CAR-T (chimeric antigen receptor T-cell therapy) is an innovative approach to eliminate cancer cells, which work by harnessing the power of a patient’s own immune system. They are created from the patients’ own T cells and are engineered to eliminate cancer cells expressing a specific antigen.
To support the CAR-T program in EMEA, Janssen is building two CAR-T manufacturing centers in the Ghent area (Belgium). The QC laboratories will be operated from the existing Janssen Beerse site.
The QA Associate Release CAR-T Europe is responsible for the release of CAR-T investigational medicinal and commercial CAR-T products manufactured in the Ghent facilities.
Major Responsibilities:
- Taking responsibility as Release Responsible of both investigational medicinal and commercial CAR-T products manufactured at the Janssen/Legend Biotech facilities in Ghent.
- Act as an expert resource in assessing and maintaining quality and compliance levels
- Continuously challenging the status quo and lead the development and implementation of breakthrough initiatives that deliver sustainable improvement in organizational and quality performance
- Establish and maintain effective working relationships with the different business partner and Legend Biotech to ensure alignment of objectives and deliverables
- Ensure quality oversight of the operational activities by documented QA approval of GMP documentation and support in the different quality review meetings
- Ensure and manage the implementation and execution of the different quality system processes
- Support the operational and QA departments by providing coaching and/or training
- Review of batch documentation and review analytical results
- Support in-depth investigations by providing technical, quality and compliance expertise
- Ensure that deviations/complaints are timely and properly investigated.

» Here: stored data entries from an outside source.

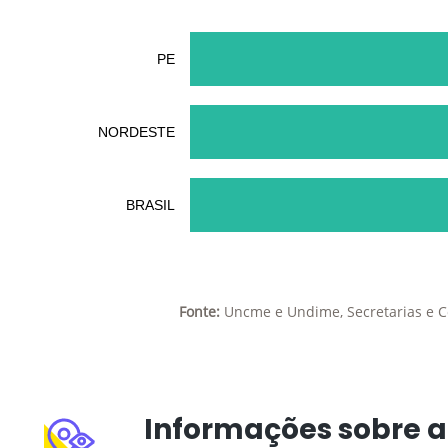
PE
NORDESTE
BRASIL
Fonte:
Uncme e Undime, Secretarias e C
Informações sobre a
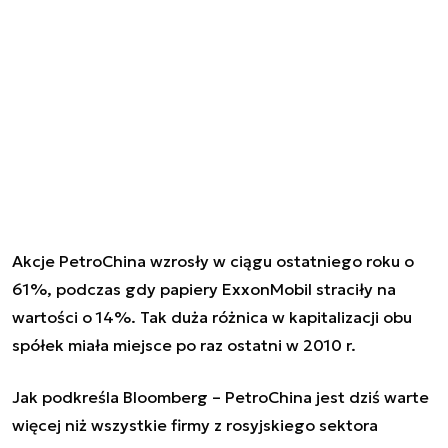
Akcje PetroChina wzrosły w ciągu ostatniego roku o
61%, podczas gdy papiery ExxonMobil straciły na
wartości o 14%. Tak duża różnica w kapitalizacji obu
spółek miała miejsce po raz ostatni w 2010 r.
Jak podkreśla Bloomberg – PetroChina jest dziś warte
więcej niż wszystkie firmy z rosyjskiego sektora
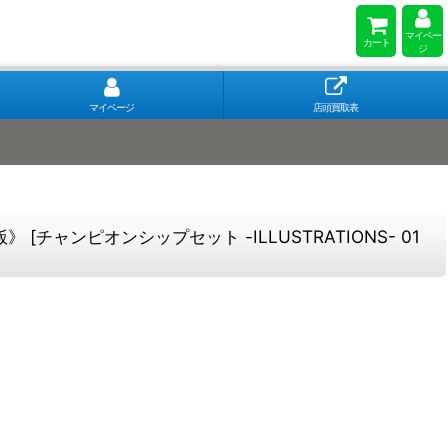
マイペー
カート
ジ
マイページ
店頭買取表
飯》
[
チャンピオンシップセット -ILLUSTRATIONS- 01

Deviations/complaints with potential impact on patients and/or product supply are properly escalated
- Ensure that adequate CAPAs are defined for investigations with potential quality impact
- Support the preparation, execution and follow-up of inspections and audits
Qualifications
- A minimum of a Bachelor Degree in Engineering, (Pharmaceutical) Science or equivalent technical discipline is required.

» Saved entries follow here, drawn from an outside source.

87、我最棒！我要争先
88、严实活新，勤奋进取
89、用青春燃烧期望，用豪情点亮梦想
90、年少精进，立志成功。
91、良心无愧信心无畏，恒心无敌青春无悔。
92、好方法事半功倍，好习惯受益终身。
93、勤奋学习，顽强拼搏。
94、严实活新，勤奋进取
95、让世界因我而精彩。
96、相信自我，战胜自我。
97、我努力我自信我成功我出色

- At Least 3 years cross functional experience in pharmaceutical industry is required.
- In-depth understanding of pharmaceutical product development, qualification, packaging, validation, testing, release and distribution processes.

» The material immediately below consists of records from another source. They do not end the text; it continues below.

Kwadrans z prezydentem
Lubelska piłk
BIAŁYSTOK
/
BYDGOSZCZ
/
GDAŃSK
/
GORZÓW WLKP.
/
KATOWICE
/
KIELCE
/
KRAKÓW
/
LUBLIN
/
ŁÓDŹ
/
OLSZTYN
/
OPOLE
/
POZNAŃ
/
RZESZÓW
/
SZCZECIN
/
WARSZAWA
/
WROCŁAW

- Up-to-date knowledge and in-depth understanding of relevant pharmaceutical legislation related to clinical trials and cGMP regulations related to manufacturing of cell therapy products as well as knowledge of Good Tissue Practices.
- Strong analytical thinking and decision-making skills.
- Excellent verbal and written communication skills to negotiate and communicate with external and internal customer and partners.
- Experience working with Quality systems is required.
- Experience with aseptic processing and technics is preferred.
- Highly organized and capable of working in a team environment with a positive attitude under some supervision.
- Good written and verbal communication skills are required.